A l'issue d'un placement d'au moins six mois, les parents introduisent une requête auprès du tribunal de grande instance de leur domicile. Si toutes les conditions sont remplies, le jugement d'adoption est prononcé et la filiation instituée. Les travailleurs sociaux se font alors très discrets et laissent la place aux associations de parents adoptifs. Car l'amour n'immunise pas contre les troubles ultérieurs et les adoptants sont avides d'expériences vécues par d'autres parents.

« Autrefois, l'adoption était taboue. Elle a beaucoup évolué, observe Mylone Rouanne, mère naturelle et adoptive, formatrice à l'accompagnement des familles au sein de l'association Enfance et familles d'adoption  (EFA)   (4). L'adoption internationale a tout fait exploser : on a pu accueillir des enfants grands et d'autres races. Et l'on a commencé à parler des difficultés »   (5). En cas d'échec scolaire, de violence, les enseignants ont tendance à mettre cela sur le compte de l'adoption. Les parents culpabilisent car ils pensent qu'ils n'ont pas droit à l'erreur. Ils se posent beaucoup de questions, surtout à l'adolescence quand le jeune fait monter les enchères pour mesurer la solidité des liens qui les unissent. Ou quand il veut se lancer à la quête de ses origines : une épreuve pour les parents qui doivent accepter la démarche. L'association EFA leur apporte un soutien au téléphone et au sein de groupes de parole.

La difficulté est accrue quand l'enfant vient de l'étranger car il vit un bouleversement complet de ses habitudes et repères quotidiens. Même pour le tout-petit : les odeurs, le langage, le portage changent. Païdia, organisme autorisé pour l'adoption et habilité notamment pour le Niger, informe les parents sur le pays d'origine de leur enfant et les incite à s'imprégner de sa culture. Les correspondants prennent des photos du milieu de vie et du petit chez sa nourrice africaine. Pour les parents mais aussi pour laisser des traces à l'enfant, des témoignages de son histoire. C'est pourquoi, on recommande qu'il garde son prénom d'origine à côté de celui que pourront lui donner ses parents et de son nouveau patronyme : ainsi, en étant désiré puis nommé et inscrit dans un lien de filiation, il va pouvoir construire son identité.

« On se sent le devoir d'être parfait, c'est lourd à porter », se plaint un parent. Fiez-vous à votre feeling, répond Bernard Golse qui insiste également sur la qualité et la multiplicité des écoutes par divers professionnels pour requalifier les parents souffrant d'un « fantasme d'incompétence ». En même temps, il pointe la « dictature » du concept de projet d'adoption : il n'y a pas lieu de vouloir à tout prix faire expliciter aux postulants leur désir d'enfant, qui est l'essence même de la nature humaine.

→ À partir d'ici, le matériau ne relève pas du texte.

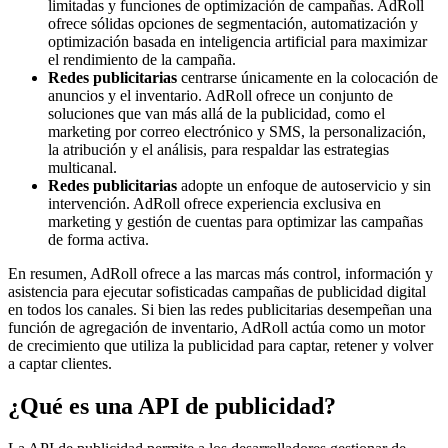
limitadas y funciones de optimización de campañas. AdRoll
ofrece sólidas opciones de segmentación, automatización y
optimización basada en inteligencia artificial para maximizar
el rendimiento de la campaña.
Redes publicitarias
centrarse únicamente en la colocación de
anuncios y el inventario. AdRoll ofrece un conjunto de
soluciones que van más allá de la publicidad, como el
marketing por correo electrónico y SMS, la personalización,
la atribución y el análisis, para respaldar las estrategias
multicanal.
Redes publicitarias
adopte un enfoque de autoservicio y sin
intervención. AdRoll ofrece experiencia exclusiva en
marketing y gestión de cuentas para optimizar las campañas
de forma activa.
En resumen, AdRoll ofrece a las marcas más control, información y
asistencia para ejecutar sofisticadas campañas de publicidad digital
en todos los canales. Si bien las redes publicitarias desempeñan una
función de agregación de inventario, AdRoll actúa como un motor
de crecimiento que utiliza la publicidad para captar, retener y volver
a captar clientes.
¿Qué es una API de publicidad?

Françoise Gailliard

Notes

(1)  Voir le cadre juridique et administratif de l'adoption dans le supplément au n° 2182 des ASH du 29 septembre 2000. Le présent article ne traite que de l'adoption pleinière.

(2)  Lors de la journée départementale « Adopter, construire une vie », organisée le 8 décembre 2000 à Lille par le conseil général du Nord dont le président, Bernard Derosier, est également président du Conseil supérieur de l'adoption - Hôtel du département : 51, rue Gustave-Delory - 59047 Lille cedex - Tél. 03 20 63 59 59. 

(3)  Tél. 03 20 63 47 93/48 77.

(4)  La fédération EFA regroupe 8 600 familles au sein de 92 associations départementales : 221, rue La Fayette - 75010 Paris - Tél. 01 40 05 57 70.

(5)  L'adoption internationale vient de faire l'objet d'une nouvelle loi et d'un rapport parlementaire - Voir ce numéro.